Hands down, hardest week since the path results came back.
Nothing is wrong. Everything has just bubbled up and overflowed again this week as I shoved myself through 4 different appointments…all for this dumb cancer stuff.
I wrote the beginning of that post early Friday morning before Friday afternoon came. And all of the above is still true, but Friday afternoon brought some rather frustrating news.
I had known since Monday afternoon at my consultation that they had ordered a chest CT. ACC often spreads to lung or bone if it is going to metastasize, so this is just normal precaution as standard of care. So I scheduled my scan for Friday and went about my week.
Multiple indeterminate mm sized spots showed with a possibility of metastases due to prior diagnosis of malignancy. Heart. Sank.
So before anyone gets scared, this doesn’t mean lung metastases and it also doesnt mean lung cancer that is most generally known. This report only means there is a potential of metastases due to the fact they just took cancer out of my body a little over a month ago. Without knowledge of Glanda’s histology, this radiologist may have never read my scan this way.

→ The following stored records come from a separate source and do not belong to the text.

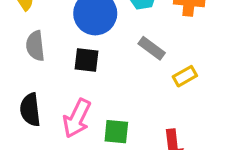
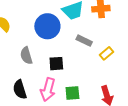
gray semicircle: (35, 46) -> (26, 56), moved
black square: (86, 60) -> (56, 64), moved

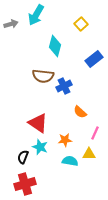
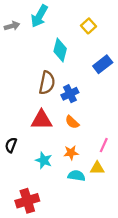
brown semicircle: (43, 76) -> (47, 83), turned -85
orange semicircle: (80, 112) -> (72, 122), moved
red triangle: (38, 123) -> (42, 120), moved, turned -35
black semicircle: (23, 157) -> (11, 145), moved

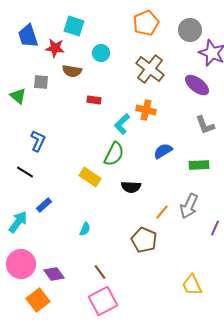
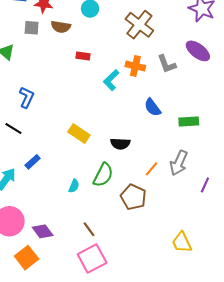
gray square: (41, 82) -> (32, 28), moved
purple ellipse: (197, 85) -> (198, 51), moved
gray L-shape: (205, 125) -> (167, 64), moved
blue semicircle: (163, 151) -> (153, 107), turned -96
green semicircle: (114, 154) -> (103, 175), moved

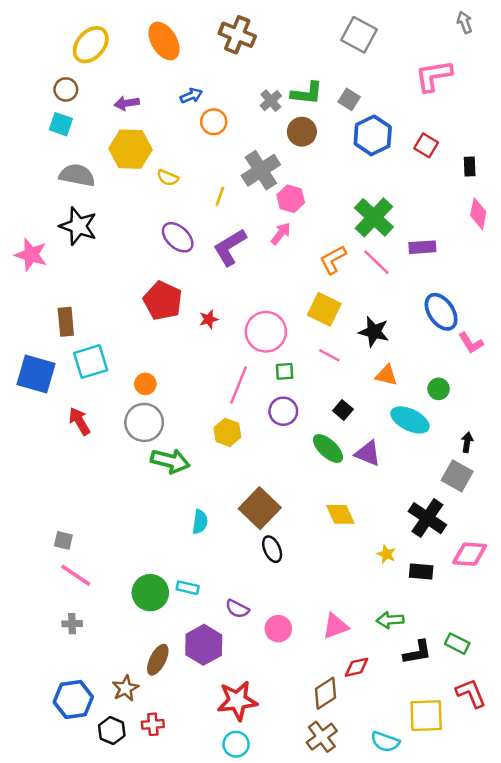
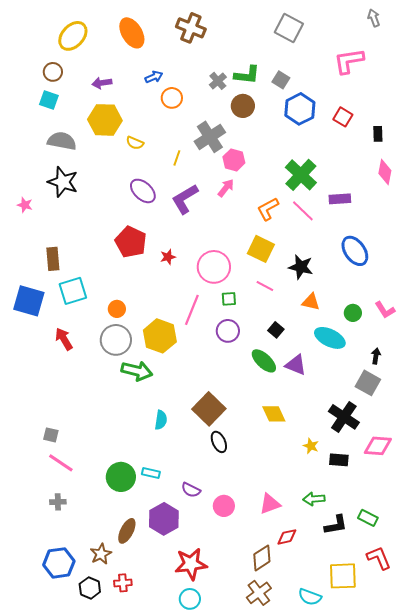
pink star: (31, 255) -> (25, 205), size x0.6
pink L-shape: (471, 343) -> (385, 310), moved
yellow hexagon: (227, 432) -> (160, 336), moved, size x1.5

Thankfully Dr. Spencer was in clinic that day and came out of her last appointment, read my results, and came to chat in my office. Yes, there is something visible on the scan…a very tiny something…like grain of sand tiny. Also, she said she is 90+% sure that it’s nothing and coming from a radiation oncologist of many, many years, that’s dang good odds. Apparently living in the south grants you a few things here and there that are not normal but totally normal here and this is one of them. To be sure, she’s ordered a PET scan which will light up any abnormal cells (or abby normal for my Young Frankenstein fans) and confirm that those things no longer exist in my body.
Understandably so (I think) I welled up with tears and just couldn’t choke them down this time. It had been the worst and most tiring week. It had been nearly a month since we faced cancer head on and this week had brought up so many thoughts and emotions that I honestly could go the rest of my life without thinking or feeling again. I wasnt even mad that I had a chest CT or that the results didn’t come back squeaky clean like I had imagined. And I wasnt scared that something else could be wrong. I was just plain frustrated.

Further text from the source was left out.